Kuznetsova M V, Provorova S V, Kubarev O G, Yudin D S, Karimova N V, Bajandina N V, Teplyakova M A, Demakov V A
Institute of Ecology and Genetics of Microorganisms Ural Branch Russian Academy of Sciences, Perm, Russia.
Perm State National Research University, Perm, Russia.
Urologiia. 2018 Dec(6):37-44.
The etiological structure of urinary tract infections (UTI) is determined by the leading role of uropathogenic Escherichia coli (UPEC). The aim of the work is to study the biological properties and phylogenetic diversity of E. coli strains isolated from UTI in outpatient and inpatient patients.

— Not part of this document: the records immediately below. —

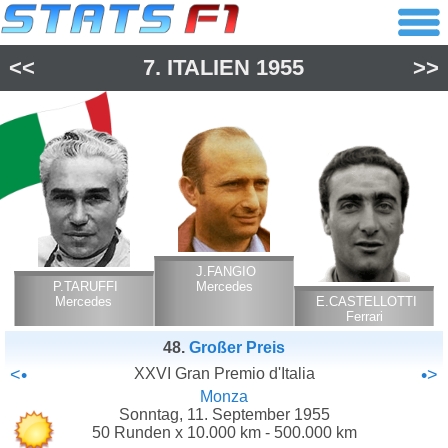
<<
7.
ITALIEN
1955
>>
J.FANGIO
P.TARUFFI
Mercedes
Mercedes
E.CASTELLOTTI
Ferrari
48.
Großer Preis
<•
XXVI Gran Premio d'Italia
•>
Monza
Sonntag, 11. September 1955
50 Runden x 10.000 km - 500.000 km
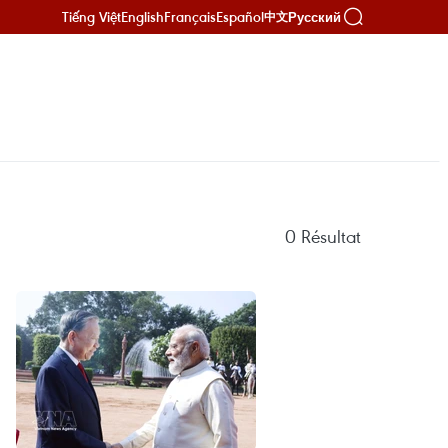
Tiếng Việt
English
Français
Español
Русский
中文
0
Résultat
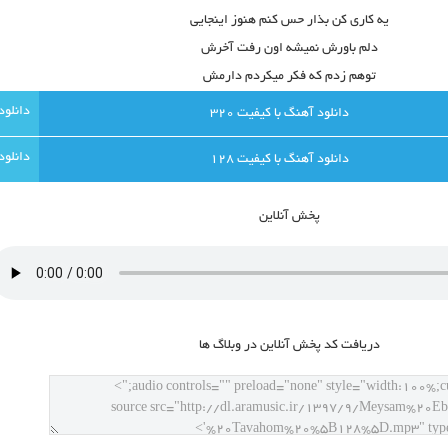
یه کاری کن بذار حس کنم هنوز اینجایی
دلم باورش نمیشه اون رفت آخرش
توهم زدم که فکر میکردم دارمش
دانلود آهنگ با کيفيت 320
دانلود آهنگ با کيفيت 128
پخش آنلاين
دريافت کد پخش آنلاين در وبلاگ ها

s and materials. 198 clinical UPEC strains were studied, 105 of which were designated as polyclinic and 93 as nosocomial (73 are isolated from urine and 20 are from catheter surface 48 hours after hospitalization). UPEC phylogenetic groups were determined by polymerase chain reaction (quadruplex PCR) according to O. Clermont et al. (2013).
Among polyclinic cultures, representatives of all eight recognizable phylogroups were found; strains of UPEC phylogroup B2 (37.1%), E (13.3%) and F (8.6%) were most often found. Nosocomial cultures in almost 90% of cases belonged to the phylogroup B2, to which all the catheter-associated strains were assigned. The E. coli of the phylogroup B2, both in the mono-species and in the polymicrobial associations, was authentically more often isolated in the hospital than in the polyclinic (p<0.00001), whereas the bacteria of the phylogroup E, on the contrary, in the polyclinic (p<0.0001) . The hemolytic activity and biofilm-forming ability of UPEC strains did not differ in the two groups, while in the hospital hemolytic E. coli of the B2 phylogroup was significantly more likely than the polyclinic (p<0.001). In addition, B2 strainsformed biofilms in more than 60% cases. Regardless of the source of isolation, the strains were resistant to ampicillin (62.1%), amoxicillin/clavulanate (27.8%), cefotaxime (37.9%) and ciprofloxacin (36.9%). The production of ESBL was detected in fifty-one (25.8%) cultures, with a statistically significant difference in nosocomial strains: urinary<catheter-associated (p<0.005). There were no link between the production of ESBL and membership of the B2 phylogroup, although B2 isolates more often produced ESBL than representatives of other phylogroups.
The decrease in the sensitivity of community-acquired UPEC to beta-lactam antibiotics promotes the "convergence of the resistance phenotypes" in polyclinic and inpatient cultures. In the hospital under conditions of an immunocompromised host it is possible to concentrate E. coli B2 with a high virulent potential.
尿路感染(UTI)的病因结构由尿路致病性大肠杆菌(UPEC)的主导作用决定。这项工作的目的是研究从门诊和住院患者的UTI中分离出的大肠杆菌菌株的生物学特性和系统发育多样性。
方法和材料。研究了198株临床UPEC菌株,其中105株被指定为门诊菌株,93株为医院感染菌株(73株从尿液中分离,20株在住院48小时后从导管表面分离)。根据O. Clermont等人(2013年)的方法,通过聚合酶链反应(四重PCR)确定UPEC系统发育群。
在门诊培养物中,发现了所有八个可识别系统发育群的代表;最常发现的是UPEC系统发育群B2(37.1%)、E(13.3%)和F(8.6%)的菌株。在近90%的病例中,医院感染培养物属于系统发育群B2,所有与导管相关的菌株都属于该群。系统发育群B2的大肠杆菌,无论是在单菌种还是多菌种组合中,在医院中比在门诊更常被分离出来(p<0.00001),而相反,系统发育群E的细菌在门诊中更常被分离出来(p<0.0001)。两组中UPEC菌株的溶血活性和生物膜形成能力没有差异,而在医院中,B2系统发育群的溶血大肠杆菌比门诊更有可能出现(p<0.001)。此外,B2菌株在超过60% 的病例中形成生物膜。无论分离来源如何,这些菌株对氨苄西林(62.1%)、阿莫西林/克拉维酸(27.8%)、头孢噻肟(37.9%)和环丙沙星(36.9%)耐药。在51株(25.8%)培养物中检测到ESBL的产生,医院感染菌株有统计学上的显著差异:尿液 < 导管相关(p<0.005)。ESBL的产生与B2系统发育群的成员之间没有联系,尽管B2分离株比其他系统发育群的代表更常产生ESBL。
社区获得性UPEC对β-内酰胺类抗生素敏感性的降低促进了门诊和住院培养物中“耐药表型的趋同”。在医院免疫受损宿主的情况下,有可能聚集具有高毒力潜力的大肠杆菌B2。